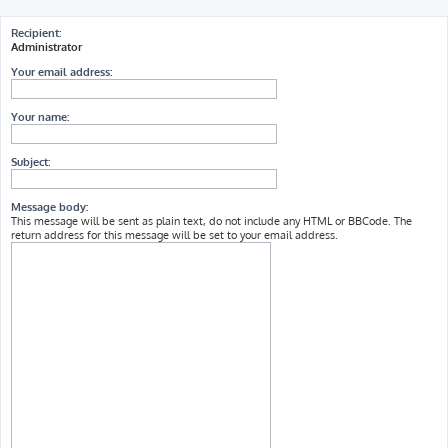
h
Recipient:
Administrator
Your email address:
Your name:
Subject:
Message body:
This message will be sent as plain text, do not include any HTML or BBCode. The
return address for this message will be set to your email address.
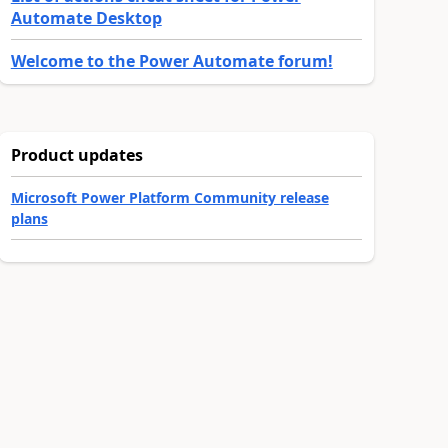
Automate Desktop
Welcome to the Power Automate forum!
Product updates
Microsoft Power Platform Community release
plans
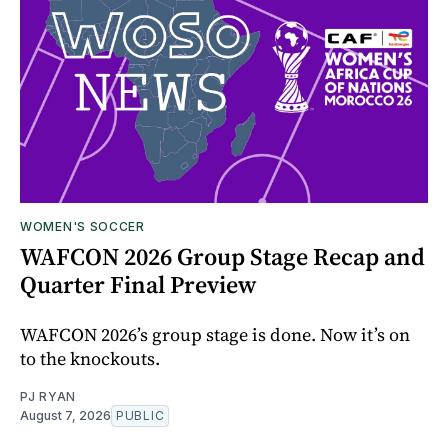
WOMEN'S SOCCER
WAFCON 2026 Group Stage Recap and
Quarter Final Preview
WAFCON 2026’s group stage is done. Now it’s on
to the knockouts.
PJ RYAN
August 7, 2026
PUBLIC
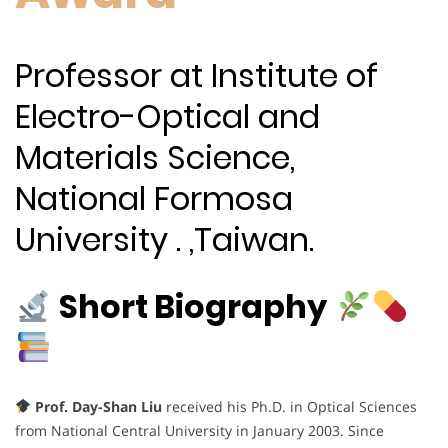
Professor at Institute of
Electro-Optical and
Materials Science,
National Formosa
University . ,Taiwan.
Short Biography
Prof. Day-Shan Liu
received his Ph.D. in Optical Sciences
from National Central University in January 2003. Since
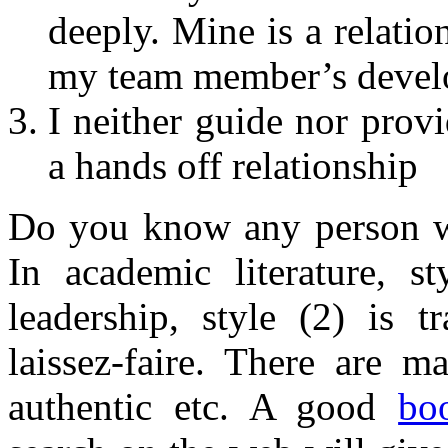
deeply. Mine is a relatio
my team member’s deve
I neither guide nor prov
a hands off relationship
Do you know any person wh
In academic literature, st
leadership, style (2) is t
laissez-faire. There are m
authentic etc. A good
bo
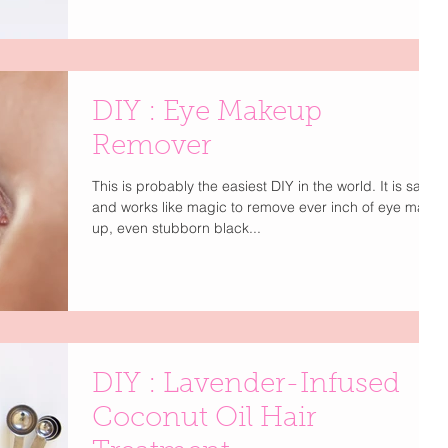
DIY : Eye Makeup
Remover
This is probably the easiest DIY in the world. It is safe
and works like magic to remove ever inch of eye make
up, even stubborn black...
DIY : Lavender-Infused
Coconut Oil Hair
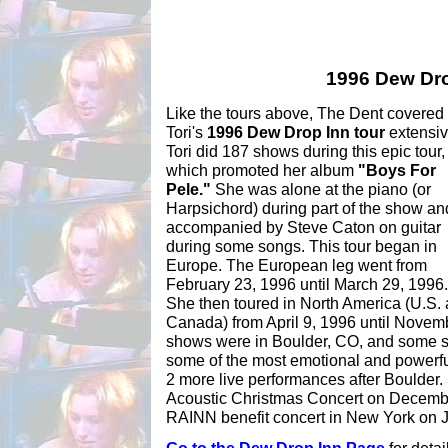
1996 Dew Dro
Like the tours above, The Dent covered
Tori's
1996 Dew Drop Inn tour
extensiv
Tori did 187 shows during this epic tour,
which promoted her album
"Boys For
Pele."
She was alone at the piano (or
Harpsichord) during part of the show an
accompanied by Steve Caton on guitar
during some songs. This tour began in
Europe. The European leg went from
February 23, 1996 until March 29, 1996.
She then toured in North America (U.S.
Canada) from April 9, 1996 until Novemb
shows were in Boulder, CO, and some s
some of the most emotional and powerfu
2 more live performances after Boulde
Acoustic Christmas Concert on December
RAINN benefit concert in New York on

> _YOUR TASK_: Show every line of the data that includes the string "address".

> _SOLUTION_:
Your email address:
return address for this message will be set to your email address.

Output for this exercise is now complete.